Sorry. The REM line was just too much to resist.

You know a company is in trouble when they have to come up with buzzphrases (Dell 2.0?) to try and gee themselves up. You know a company is in real trouble when no one has any idea what those buzzphrases mean, nor is any plan of action communicated to anyone in the company. Sorry guys, there are no bonuses and we're in a spot of bother, but don't worry, we're going to expand small and medium sized business and expand services! Quite what that means is anyone's guess.

Reply Score: 4

butters Member since:
2005-07-08

Yes, and we need to create more value for our customers by shortening development cycles and modifying reference designs even less than before!

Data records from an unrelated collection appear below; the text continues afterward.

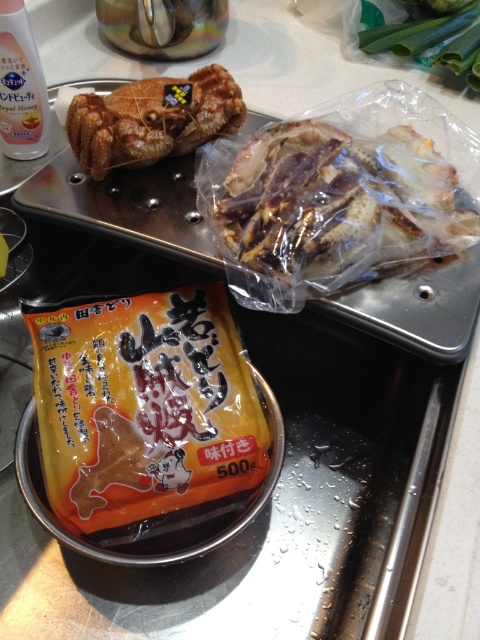 Is translucent plastic chicken at upper right further to camera compared to brown crispy crab at upper left?

No, translucent plastic chicken at upper right is in front of brown crispy crab at upper left.

Who is more distant from viewer, (397,186) or (115,168)?

The point (115,168) is behind.

Identify the location of translucent plastic chicken at upper right. (337, 205).

Is orange matte bag at center below translucent plastic chicken at upper right?

Correct, orange matte bag at center is located below translucent plastic chicken at upper right.

Between orange matte bag at center and translucent plastic chicken at upper right, which one is positioned higher?

translucent plastic chicken at upper right is higher up.

Is point (87, 348) less distant than point (277, 230)?

No.

Find the location of `orange matte bag at center`. orange matte bag at center is located at coordinates (144, 406).

Does orange matte bag at center have a smaller size compared to brown crispy crab at upper left?

Incorrect, orange matte bag at center is not smaller in size than brown crispy crab at upper left.

Is orange matte bag at center positioned in front of brown crispy crab at upper left?

Yes, orange matte bag at center is in front of brown crispy crab at upper left.

Find the location of a particular element. orange matte bag at center is located at coordinates (144, 406). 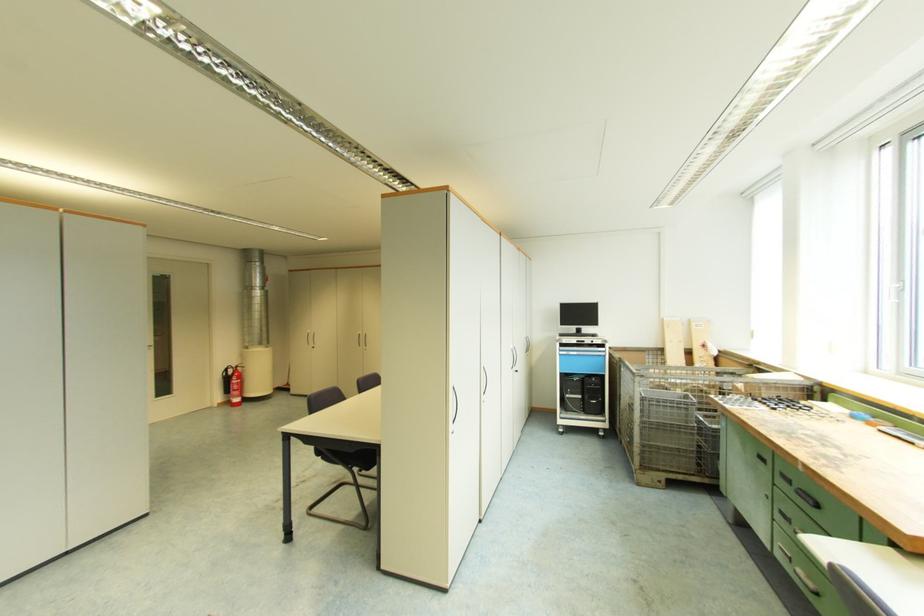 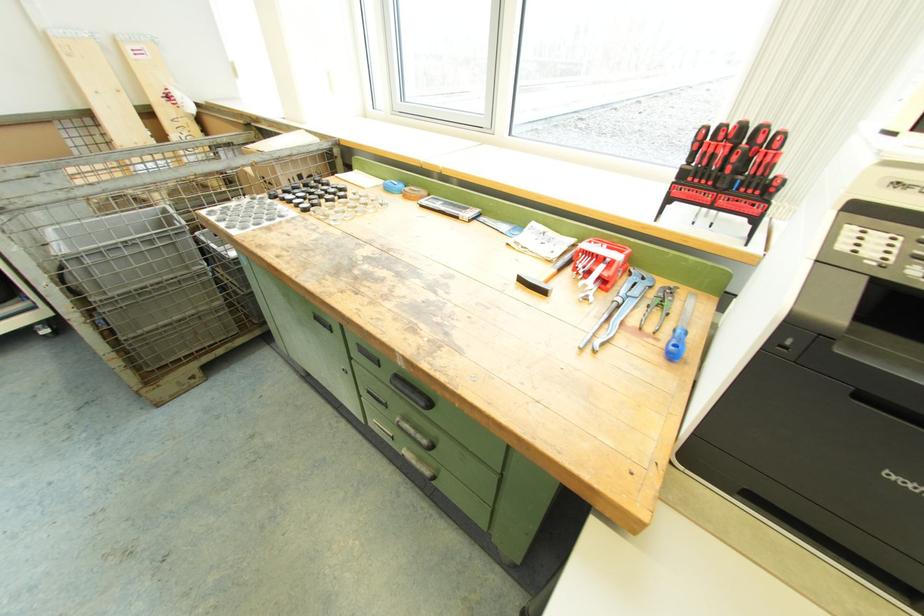 In the second image, find the point that corresponds to (857,416) in the first image.

(391, 188)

Dell is discovering that a new business model can shake up an industry, but as what was once new becomes old hat, the mature market becomes less profitable. Computers can be built from parts. That doesn't mean that life is wonderful for the middle-man. Intel might as well buy Dell out of its misery and "go direct" to the customer.

Reply Score: 3

heh
by zizban on Sun 29th Apr 2007 23:10 UTC
zizban
Member since:
2005-07-06

Dell trying new things like being nice to consumers

I thought this was taught in business 101

Reply Score: 3

RE: heh
by hobgoblin on Mon 30th Apr 2007 00:16 UTC in reply to "heh"
hobgoblin Member since:
2005-07-06

nah, they left that as a crisis option in cashflow recovery 101...

Reply Score: 3

RE: heh
by dagw on Mon 30th Apr 2007 07:03 UTC in reply to "heh"
dagw Member since:
2005-07-06

Nope you learn that nice costs money and thus only be as nice as absolutely necessary to get the customers money.

Reply Score: 3

How about this.....
by Phloptical on Sun 29th Apr 2007 23:25 UTC
Phloptical
Member since:
2006-10-10

Efficiency isn't the issue here. For starters, try handling your support calls from the country in which they originate.....aka, dump those bastards in India.....quickly.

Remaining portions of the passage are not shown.